The Hill Country Alliance’s outreach covers a lot of ground in a region encompassing 17 counties, 11.4 million acres and more than 3 million people. It’s an outreach that honors the special beauty of the Hill Country — a magical, mystical place, says HCA Executive Director Christy Muse.
But the Hill Country’s natural resources are under attack, Muse notes, threatened by prolific population growth and a lack of oversight for development outside city limits. Most alarmingly, the aquifer recharge zones and spring-fed streams and rivers that make up the region’s diverse water-supply system can accommodate only so many drinking straws before they run dry.
The fragmentation of rural land into smaller chunks for residential and commercial development puts more pressure on a water system repeatedly, and historically, stressed by drought. Something has to give. So Muse and a broad-based team of experts are asking residents, new and established alike, to give more than they take: to understand the limitations of the region’s water resources and to grasp the connection between the pumping of groundwater and the lowering of the underground water table.
In a recent conversation, Muse explained how she’s framing the main issues: “Everyone in the Hill Country ultimately wants prosperity and quality of life for future generations,” she says. “No one would argue about that.”
But Muse says concerns about water threaten that future in many ways. In conversations about water — the availability of water, the price of water, the quality of water — Muse is noting a glaring omission. “There’s very little attention being paid to the land, and everything that happens on the land has everything to do with the water,” she says. “The water’s the burning issue.”
To that end, Muse envisions a regional land-use plan that features large areas of protected land, such as heritage ranches, with a passenger rail transit system enhancing the vibrancy of tourist locales such as Fredericksburg and Kerrville.
“If you think outside the box,” Muse says, “there’s so much possible.”
Good land planning, Muse continues, necessitates innovative thinking that places less stress on the land, thereby protecting water resources.

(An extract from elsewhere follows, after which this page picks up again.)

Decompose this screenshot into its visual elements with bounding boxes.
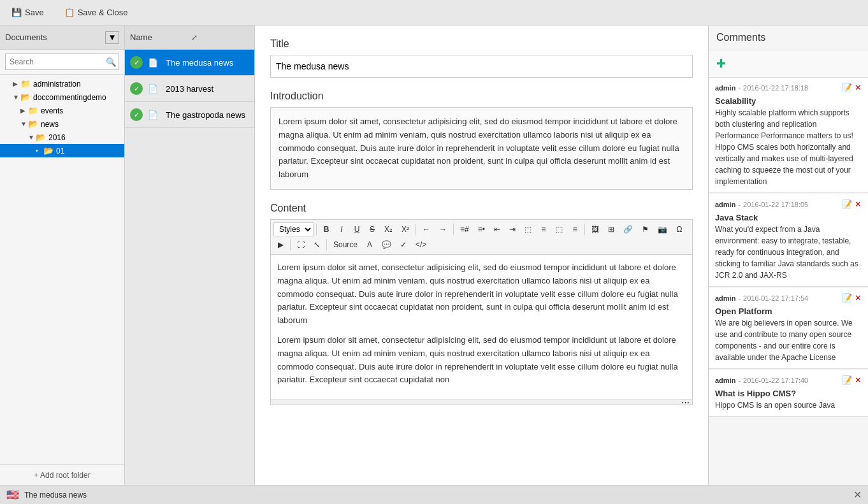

It involves developing away from sensitive river, or riparian, areas. It means developing in a low-impact manner that doesn’t require massive infrastructure, such as mazes of new roads and big pipelines. It involves creative strategies such as rainwater harvesting and the use of gray water (reusable wastewater) on lawns.
It means growing drought-resistant native plants — see my related story about native plant guru Bill Neiman and his family’s Native American Seed farm operation in the October 2015 issue of Texas Parks & Wildlife magazine. And I share a little more of Neiman’s vision in my blog post “A Native Plant Paradigm Shift” (https://thelightoftheroad.com/2015/09/23/a-native-plant-paradigm-shift/).
The ultimate idea, Muse says, is to take a holistic view of the entire Hill Country region and the links between the natural systems in place.
In terms of development, “What I really oppose is just letting whatever happen, happen, with an attitude of ‘Oh, well, there’s nothing we can do about that,’ ” says Muse, who grew up in Riverside, Illinois, a planned, walkable community of open green spaces designed by the legendary landscape architect Frederick Law Olmsted. “That’s unacceptable. There are things we can do. We have a responsibility.”